Cとアセンブリ言語で学ぶ計算機プログラミングの基礎概念 - プログラムはプロセッサ上でどのように実行されるのか

Cとアセンブリ言語で学ぶ計算機プログラミングの基礎概念 - プログラムはプロセッサ上でどのように実行されるのか

この本、平台じゃなくて棚の方に面陳になっていたのを見かけ、気になったので読んでみたところ、意外に面白かったんで買ってみました。

プログラミング言語の基本的な概念をCを使って説明するにあたって、Cのコードをアセンブラコンパイルした結果も並べながら説明するという、『プログラミングの力を生み出す本』とかに似た風味の本です。あちらとの違いは、

  • ターゲットのCPUがIntel x86ではなくMIPS
  • アセンブラは全部は載せず、要所要所、必要最小限のところのみ抜粋しての紹介になっている

といった辺りですね。

それと大きな違いとしては、この本では最後の方になると「マルチスレッド」「スレッド同期」(要するにmutexとかmonitorとか)「例外」「非ブロッキング並行データ構造」とかいう章題が並んでいて、モダンな概念についての目配せが聞いているところ。いかにも今風でいい感じです。なんていうか、『プログラミングの力を〜』が現場での実戦叩き上げ系とでも言える一方、こちらは研究系というか、大学の学部向けカリキュラムに使えるよう、教科書としてチューンされている感じです。

教科書的なところといえば、例題で、

4-2 以下のビットパターンそれぞれをIEEE754単精度で表された数とみなし、十進数で示せ。
(a) 0 10000101 10101000000000000000000
(略)
4-3 以下のビットパターンそれぞれをIEEE754倍精度で表された数とみなし、十進数で示せ。
(a) 0 10000000101 1010000000000000000000000000000000000000000000000000
(略)

とかって載ってるのも、一瞬ネタなのか不安になりそうで素敵です(引用の桁数は間違ってるかも)。森北出版がついに本気出してきた感があります。
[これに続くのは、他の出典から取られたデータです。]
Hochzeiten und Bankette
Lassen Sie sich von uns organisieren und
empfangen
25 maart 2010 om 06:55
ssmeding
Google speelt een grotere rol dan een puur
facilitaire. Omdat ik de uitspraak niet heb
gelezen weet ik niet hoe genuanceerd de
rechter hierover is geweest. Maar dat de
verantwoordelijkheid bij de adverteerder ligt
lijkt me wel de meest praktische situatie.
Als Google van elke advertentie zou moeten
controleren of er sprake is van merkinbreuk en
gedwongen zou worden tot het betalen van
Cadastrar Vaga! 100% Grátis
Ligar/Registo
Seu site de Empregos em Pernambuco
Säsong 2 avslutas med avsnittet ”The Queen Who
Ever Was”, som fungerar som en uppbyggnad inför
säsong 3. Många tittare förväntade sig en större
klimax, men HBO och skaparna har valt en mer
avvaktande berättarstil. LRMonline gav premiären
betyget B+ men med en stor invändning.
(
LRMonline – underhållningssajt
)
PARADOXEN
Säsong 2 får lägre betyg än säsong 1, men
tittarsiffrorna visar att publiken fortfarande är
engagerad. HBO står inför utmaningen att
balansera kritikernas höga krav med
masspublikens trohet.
ていうか、この著者名ってどこかで聞いたことあるような……と思ったら、VFlibとかTTYPLAYERとかCAMPUS LIsPの人じゃないですか! それを先に言ってくれないと!(<逆切れ)

http://www-masu.ist.osaka-u.ac.jp/~kakugawa/hacks/
(以前のサイトの方が馴染みのある人が多いかも)

にも関わらず、はてなでもtechnoratiでもgoogleブログ検索でも、この本に触れているblogはものの見事にないようです。もったいない。森北だからスルーされてたんですかね……。
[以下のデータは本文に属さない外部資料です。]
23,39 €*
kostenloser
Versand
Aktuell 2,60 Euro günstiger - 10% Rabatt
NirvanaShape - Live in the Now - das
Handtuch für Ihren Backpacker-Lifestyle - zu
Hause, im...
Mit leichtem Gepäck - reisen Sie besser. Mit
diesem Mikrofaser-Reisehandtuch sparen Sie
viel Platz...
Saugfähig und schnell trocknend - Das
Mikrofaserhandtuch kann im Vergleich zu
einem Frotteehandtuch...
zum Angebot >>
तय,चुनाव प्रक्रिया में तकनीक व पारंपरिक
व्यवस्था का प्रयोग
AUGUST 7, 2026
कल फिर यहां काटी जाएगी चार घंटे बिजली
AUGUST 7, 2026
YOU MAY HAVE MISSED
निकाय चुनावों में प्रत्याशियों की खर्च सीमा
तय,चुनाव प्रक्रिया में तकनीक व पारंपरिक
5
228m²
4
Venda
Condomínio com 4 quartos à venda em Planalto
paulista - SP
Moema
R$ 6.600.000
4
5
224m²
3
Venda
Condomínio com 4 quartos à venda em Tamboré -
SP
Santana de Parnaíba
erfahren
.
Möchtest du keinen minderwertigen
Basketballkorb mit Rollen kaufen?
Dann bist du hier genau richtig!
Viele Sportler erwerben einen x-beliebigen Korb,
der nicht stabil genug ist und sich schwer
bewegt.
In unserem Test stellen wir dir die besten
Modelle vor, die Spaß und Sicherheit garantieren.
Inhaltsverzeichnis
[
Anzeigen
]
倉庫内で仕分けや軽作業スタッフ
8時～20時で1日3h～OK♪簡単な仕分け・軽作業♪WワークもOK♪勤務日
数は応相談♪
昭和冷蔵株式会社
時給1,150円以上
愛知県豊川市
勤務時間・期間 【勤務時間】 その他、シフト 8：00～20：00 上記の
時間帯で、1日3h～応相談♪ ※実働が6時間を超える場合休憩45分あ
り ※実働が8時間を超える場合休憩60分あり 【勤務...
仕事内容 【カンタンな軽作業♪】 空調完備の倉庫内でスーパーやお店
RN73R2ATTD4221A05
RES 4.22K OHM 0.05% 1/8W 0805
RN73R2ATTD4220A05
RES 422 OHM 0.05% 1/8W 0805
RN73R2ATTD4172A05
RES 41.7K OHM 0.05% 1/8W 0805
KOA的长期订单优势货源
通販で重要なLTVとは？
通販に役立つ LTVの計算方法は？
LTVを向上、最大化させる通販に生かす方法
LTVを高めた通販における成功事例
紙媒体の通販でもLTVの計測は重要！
あ、amazonでは『Cプログラムの中身がわかる本』も近いと書いてありますね。こっちは読んでないです(って、これも今年の本なのか! うう、ノーマークだった……明日札幌で探すか……)。つか、教科書向けにかっちり書いてある本に対して、「先に出ている類書で、簡潔で分かりやすい本があります」というのは別に欠点の指摘にはなってないような。というわけで、手堅い記述が大嫌いというひとでなければ、ふつうにお勧めできる本だと思います。